Delegate. - Let your kids help you with cooking and housework. Accept your friend's offer to bring dinner or come help you with errands. If your budget allows, hire a maid, tutor, landscaper, or mother's helper. You don't have to do everything on your own. It's okay to ask for help when you need it.
Remember to embrace your season of life. You can have it all, but you can't have it all at the same time. Sometimes we have to say no to co-ops and field trips in order to stay on top of housework, be home for naptime, or simply rest and refuel, and that's okay.
If you have more than one child to teach, organize your homeschool by combining children in areas like Bible, history, science, art and geography. Study those subjects as a family, allowing each child to learn on his or her level.

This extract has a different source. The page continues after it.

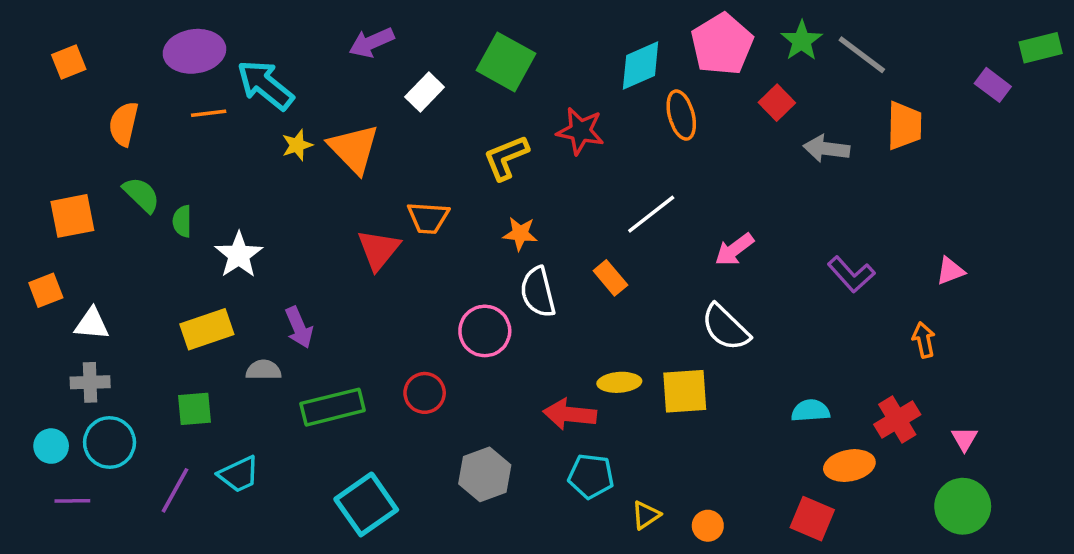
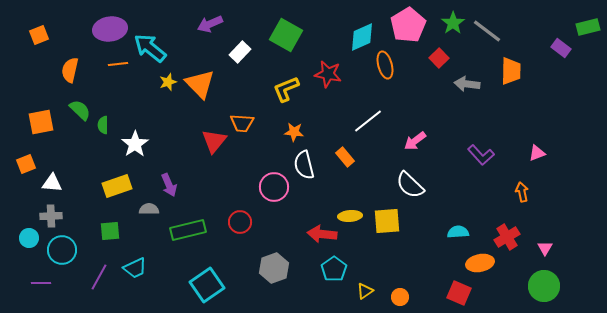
cyan circle: (51, 446) -> (29, 238), moved
cyan pentagon: (591, 476) -> (334, 269), turned 30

Consider creating a checklist like the ones shown below in order to help your children learn to work independently:
Many homeschoolers have found success teaching multiple children by using Sue Patrick's workbox system.
Here is some additional information about workboxes that will help you organize your homeschool.
Little ones truly are a blessing, but homeschooling with babies and toddlers can be quite a challenge.
You can hold babies in your lap or nurse them while you teach older children, or place them in a sling, swing, bouncy seat, jumper, play pen or high chair for short time periods.
Bring out special toys to entertain your toddler during school time. Pull out blocks on Monday, trains on Tuesday, duplos on Wednesday, and so on. Put on a favorite video or have one child entertain your toddler while you teach the other, then switch roles.
Let older toddlers and preschoolers sit with you and do school activities, if possible. Preschoolers can learn a great deal just by listening and observing.
Here's a video that will provide you with even more ideas for homeschooling with little ones.
It can be tempting to do school during your little one's naptime, but you also need to use some of that time to rest. My advice is to moms of babies and toddlers is to simplify as much as possible, save only the most important tasks for naptime, and remember, the baby is the lesson.